■ **Your goal**: The result should be a full, exact repeat of the entries, free of pictures.

■ **Data**:
::::::
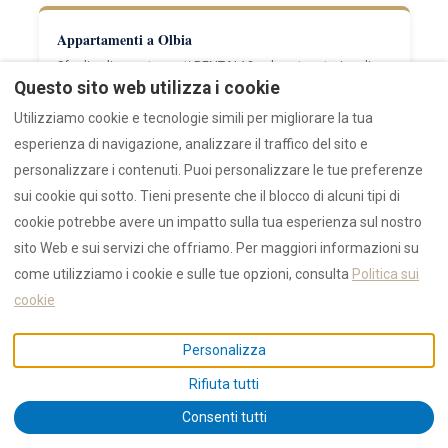
Appartamenti a Olbia
Sfoglia gli appartamenti RENTAL12 nel centro storico di
Olbia e quartiere Aldo Moro.
Questo sito web utilizza i cookie
Utilizziamo cookie e tecnologie simili per migliorare la tua
esperienza di navigazione, analizzare il traffico del sito e
Case vacanze in Nord Sardegna
personalizzare i contenuti. Puoi personalizzare le tue preferenze
Il nostro inventario completo: 34 appartamenti e ville per
sui cookie qui sotto. Tieni presente che il blocco di alcuni tipi di
affitti brevi tra Olbia e Golfo Aranci.
cookie potrebbe avere un impatto sulla tua esperienza sul nostro
sito Web e sui servizi che offriamo. Per maggiori informazioni su
come utilizziamo i cookie e sulle tue opzioni, consulta
Politica sui
Migliori spiagge vicino Olbia e Golfo Aranci
cookie
15+ spiagge entro 25 minuti — con parcheggio, profondità
acqua e bagnini.
Personalizza
Rifiuta tutti
Appartamenti di lusso
Consenti tutti
La collezione AZULIS — il top della gamma RENTAL12 a
Olbia.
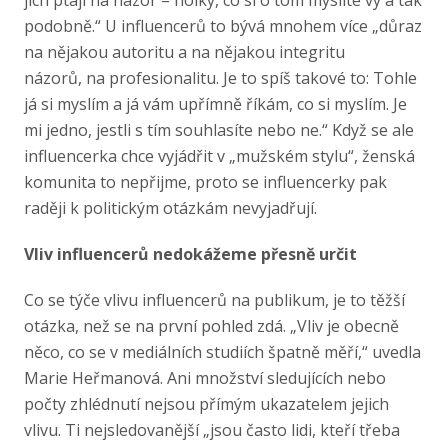
jich ptají na názor – holky, co si o tom myslíte vy a tak
podobně.“ U influencerů to bývá mnohem více „důraz
na nějakou autoritu a na nějakou integritu
názorů, na profesionalitu. Je to spíš takové to: Tohle
já si myslím a já vám upřímně říkám, co si myslím. Je
mi jedno, jestli s tím souhlasíte nebo ne.“ Když se ale
influencerka chce vyjádřit v „mužském stylu“, ženská
komunita to nepřijme, proto se influencerky pak
raději k politickým otázkám nevyjadřují.
Vliv influencerů nedokážeme přesně určit
Co se týče vlivu influencerů na publikum, je to těžší
otázka, než se na první pohled zdá. „Vliv je obecně
něco, co se v mediálních studiích špatně měří,“ uvedla
Marie Heřmanová. Ani množství sledujících nebo
počty zhlédnutí nejsou přímým ukazatelem jejich
vlivu. Ti nejsledovanější „jsou často lidi, kteří třeba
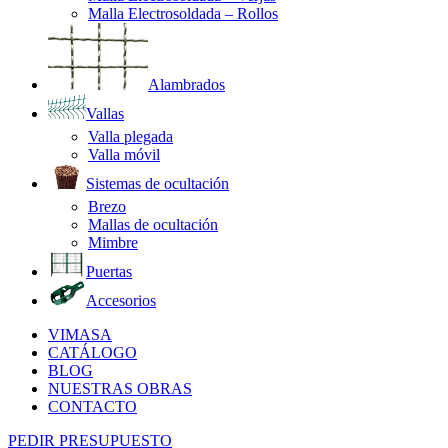
Malla Electrosoldada – Rollos
Alambrados
Vallas
Valla plegada
Valla móvil
Sistemas de ocultación
Brezo
Mallas de ocultación
Mimbre
Puertas
Accesorios
VIMASA
CATÁLOGO
BLOG
NUESTRAS OBRAS
CONTACTO
PEDIR PRESUPUESTO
::::::
■ **Solution**:
Appartamenti a Olbia
Sfoglia gli appartamenti RENTAL12 nel centro storico di
Olbia e quartiere Aldo Moro.
Questo sito web utilizza i cookie
Utilizziamo cookie e tecnologie simili per migliorare la tua
esperienza di navigazione, analizzare il traffico del sito e
Case vacanze in Nord Sardegna
personalizzare i contenuti. Puoi personalizzare le tue preferenze
Il nostro inventario completo: 34 appartamenti e ville per
sui cookie qui sotto. Tieni presente che il blocco di alcuni tipi di
affitti brevi tra Olbia e Golfo Aranci.
cookie potrebbe avere un impatto sulla tua esperienza sul nostro
sito Web e sui servizi che offriamo. Per maggiori informazioni su
come utilizziamo i cookie e sulle tue opzioni, consulta
Politica sui
Migliori spiagge vicino Olbia e Golfo Aranci
cookie
15+ spiagge entro 25 minuti — con parcheggio, profondità
acqua e bagnini.
Personalizza
Rifiuta tutti
Appartamenti di lusso
Consenti tutti
La collezione AZULIS — il top della gamma RENTAL12 a
Olbia.
jich ptají na názor – holky, co si o tom myslíte vy a tak
podobně.“ U influencerů to bývá mnohem více „důraz
na nějakou autoritu a na nějakou integritu
názorů, na profesionalitu. Je to spíš takové to: Tohle
já si myslím a já vám upřímně říkám, co si myslím. Je
mi jedno, jestli s tím souhlasíte nebo ne.“ Když se ale
influencerka chce vyjádřit v „mužském stylu“, ženská
komunita to nepřijme, proto se influencerky pak
raději k politickým otázkám nevyjadřují.
Vliv influencerů nedokážeme přesně určit
Co se týče vlivu influencerů na publikum, je to těžší
otázka, než se na první pohled zdá. „Vliv je obecně
něco, co se v mediálních studiích špatně měří,“ uvedla
Marie Heřmanová. Ani množství sledujících nebo
počty zhlédnutí nejsou přímým ukazatelem jejich
vlivu. Ti nejsledovanější „jsou často lidi, kteří třeba
Malla Electrosoldada – Rollos
Alambrados
Vallas
Valla plegada
Valla móvil
Sistemas de ocultación
Brezo
Mallas de ocultación
Mimbre
Puertas
Accesorios
VIMASA
CATÁLOGO
BLOG
NUESTRAS OBRAS
CONTACTO
PEDIR PRESUPUESTO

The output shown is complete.